トーナメント戦の醍醐味が凝縮された2回戦=高校バスケウインターカップ 第2日
2日目から好カード続出のウインターカップ
激戦となった中村学園女と岐阜女のゲーム。思い切りのいいプレーができたチームがベスト16に残った 【(C)JBA】
岐阜女(岐阜)と中村学園女(福岡)、明星学園(東京)と山形商(山形)、常葉学園(静岡)と金沢総合(神奈川)、足羽(福井)と昭和学院(千葉)……。ここに挙げたチームはどれも、ベスト8に進出してもおかしくない力を持っている。しかし、当たってしまえばどちらかがこの舞台から去らなければならない。それはトーナメント方式の残酷な一面と言える。
しかし、そんな残酷な面があるからこそ、選手たちは目の前の試合に死力を尽くす。その結果、番狂わせなどトーナメントならではのおもしろさが生まれるのだ。こう書くと選手にとってはつらいばかりのようだが、トーナメント戦を勝ち抜く鍵はそんな状況をいかに「楽しむ」かにある。
ベスト16へのキーワードは「ミスを恐れない」
「うちの持ち味は展開の速いバスケットですが、速さを出そうとすると当然ミスのリスクも上がる。なので、少々のミスは構わないから私たちらしくやることを心掛けました」(足羽・林慎一郎コーチ)

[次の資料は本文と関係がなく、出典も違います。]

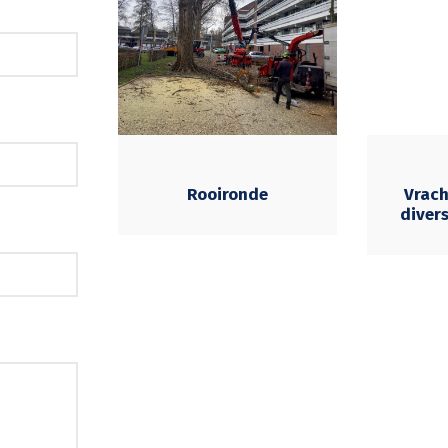
Rooironde
Vrac
diver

「どちらに転ぶか分からない試合であるほど、選手が気持ちよくプレーするのが大事。だから『負けたら責任は全部私が取る』と言って思い切り攻めさせました」(中村学園女・吉村明コーチ)
ミスを恐れると、自分たちのプレーができなくなるだけでなく、それ以上に恐ろしいトーナメントの怖さにのみ込まれてしまう。25日の3回戦、26日の準々決勝とトーナメントが進んでいくにつれ、より勇気あるプレーが勝敗を分けるようになるはずだ。
男女アベック出場の秘訣
初出場の明成は1回戦を突破。2回戦ではインターハイベスト8の樟蔭東に惜敗も、いい流れで男子にバトンタッチした。写真はゴール下に切れ込む明成の陶(背番号7) 【(C)JBA】
今年、男女そろって都道府県代表となったのは、明成(宮城)、東海大三(長野)、土浦日大(茨城)、延岡学園(宮崎)の4県のみ。このうち、明成の女子は16年ぶり、延岡学園の女子は初出場でうれしい男女同時出場を果たしたが、この2チームには共通点がある。
それは、男子が優勝候補にも挙げられる強豪だということだ。延岡学園は北郷純一郎コーチの下、男女合同で練習しており、明成も練習こそ別だが、同じクラスで高校生活を送っているという。
「全国大会の県予選の決勝は、いつも男子より女子が先に行われる。このウインターカップもまず女子が出場権を得たことで、男子に“よし、やろう”という気持ちを持ってもらえたのでは」とは、明成の安達美紀コーチの言葉だ。同校は、ウインターカップ本戦でも女子の方が男子より2日早く初戦を迎えたが、まず高岡一(富山)に77−47で快勝。2回戦ではインターハイベスト8の樟蔭東(大阪)に76−87と惜しくも敗れたものの、一時は2けたリードを奪うほどの健闘を見せ、いい流れで男子につなげたと言っていい。
また逆に、土浦日大は、女子が今夏のインターハイでベスト4と躍進したことが男子にとっていい刺激となっている。昨年のウインターカップ、今年のインターハイと続けて逃していた全国切符を勝ち取り、さらに男女そろって1回戦突破を果たしたのは、励みになる存在が近くにいるということも要因の1つではないだろうか。